If anybody knew the real Steve Jobs, it's Woz.
And as if you ask Steve Wozniak, who cofounded Apple, Ashton Kutcher's biopic on the company's late chairman, jOBS, gets it "totally wrong."
Woz came to this conclusion, he told Gizmodo, after watching a clip of the flick that surfaced online and showed the 34-year-old thesp, in the role of the mercurial bearded entrepreneur, trying to convince the computer wiz about the intrinsic societal value of his designs.
"Not close...we never had such interaction and roles...I'm not even sure what it's getting at...personalities are very wrong although mine is closer," Wozniak wrote in a comment to the site.
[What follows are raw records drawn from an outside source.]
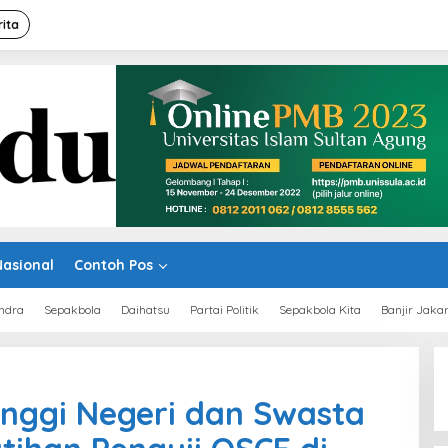
rita
Nasional
Contoh Pos
ndra
Sepakbola
Daihatsu
Partai Politik
Sepakbola Kita
Banjir Jaka
nggi Negeri dan Swasta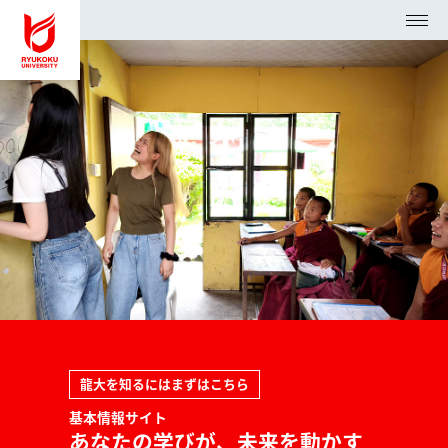
アク
資料請
検
セス
求
索
入試・オープンキャンパス
学部・大学院
大学紹介・研究
学生生活・就職支援
ニュースセンター
arrow_forward_ios
龍大を知るにはまずはこちら
受験生の方
arrow_forward_ios
基本情報サイト
あなたの学びが、未来を動かす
The 62-year-old engineer and programmer argued that the scene in question essentially got Apple's birth backward when it came to which of the two men saw the machine's potential.
"Totally wrong," Woz explained further in an email to the site. "Personalities and where the ideas of computers affecting society did not come from Jobs. They inspired me and were widely spoken at the Homebrew Computer Club [of which he was a member]. Steve came back from Oregon and came to a club meeting and didn't start talking about this great social impact."
Rather, Wozniak noted, the real Jobs initially had a less grandiose vision.
"His idea was to make a $20 PC board and sell it for $40 to help people at the club build the computer I'd given away," recalled the computer scientist. "The lofty talk came much further down the line."
As for how he is portrayed in the drama by The Book of Mormon's Josh Gad, in Woz's opinion, the filmmakers took some dramatic license.
"I never looked like a professional. We were both kids. Our relationship was so different than what was portrayed. I'm embarrassed but if the movie is fun and entertaining, all the better," he said.
OK...so it's not exactly adhering to history.
But while Wozniak admitted he only saw the one clip and can forgive inaccuracies like the invented scene as long as "the meaning portrayed is correct," the non-tie-wearing Apple cofounder allowed that jOBS could still be "very good."
Those folks who didn't catch the movie's Sundance premiere last Friday will have to wait until April 19 when jOBS hits theaters.